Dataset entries

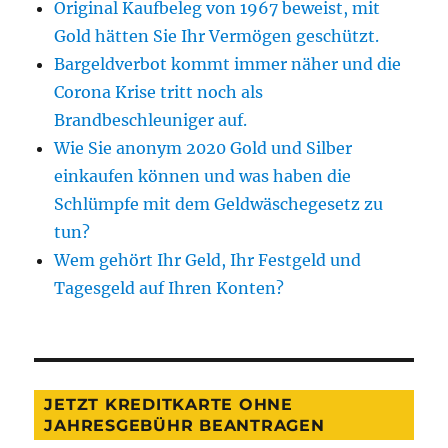
Original Kaufbeleg von 1967 beweist, mit
Gold hätten Sie Ihr Vermögen geschützt.
Bargeldverbot kommt immer näher und die
Corona Krise tritt noch als
Brandbeschleuniger auf.
Wie Sie anonym 2020 Gold und Silber
einkaufen können und was haben die
Schlümpfe mit dem Geldwäschegesetz zu
tun?
Wem gehört Ihr Geld, Ihr Festgeld und
Tagesgeld auf Ihren Konten?
JETZT KREDITKARTE OHNE
JAHRESGEBÜHR BEANTRAGEN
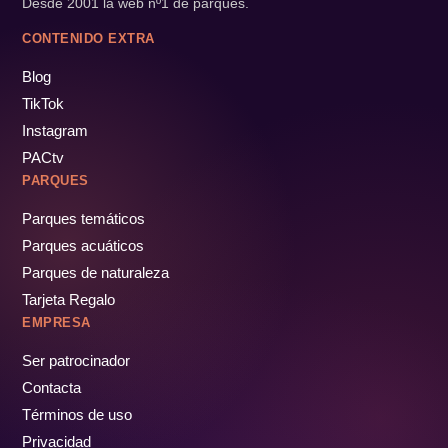
Desde 2001 la web nº1 de parques.
CONTENIDO EXTRA
Blog
TikTok
Instagram
PACtv
PARQUES
Parques temáticos
Parques acuáticos
Parques de naturaleza
Tarjeta Regalo
EMPRESA
Ser patrocinador
Contacta
Términos de uso
Privacidad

**Action item:** Output the records above character for character, but leave each image out.

**Answer to this exercise:**
Original Kaufbeleg von 1967 beweist, mit
Gold hätten Sie Ihr Vermögen geschützt.
Bargeldverbot kommt immer näher und die
Corona Krise tritt noch als
Brandbeschleuniger auf.
Wie Sie anonym 2020 Gold und Silber
einkaufen können und was haben die
Schlümpfe mit dem Geldwäschegesetz zu
tun?
Wem gehört Ihr Geld, Ihr Festgeld und
Tagesgeld auf Ihren Konten?
JETZT KREDITKARTE OHNE
JAHRESGEBÜHR BEANTRAGEN
Desde 2001 la web nº1 de parques.
CONTENIDO EXTRA
Blog
TikTok
Instagram
PACtv
PARQUES
Parques temáticos
Parques acuáticos
Parques de naturaleza
Tarjeta Regalo
EMPRESA
Ser patrocinador
Contacta
Términos de uso
Privacidad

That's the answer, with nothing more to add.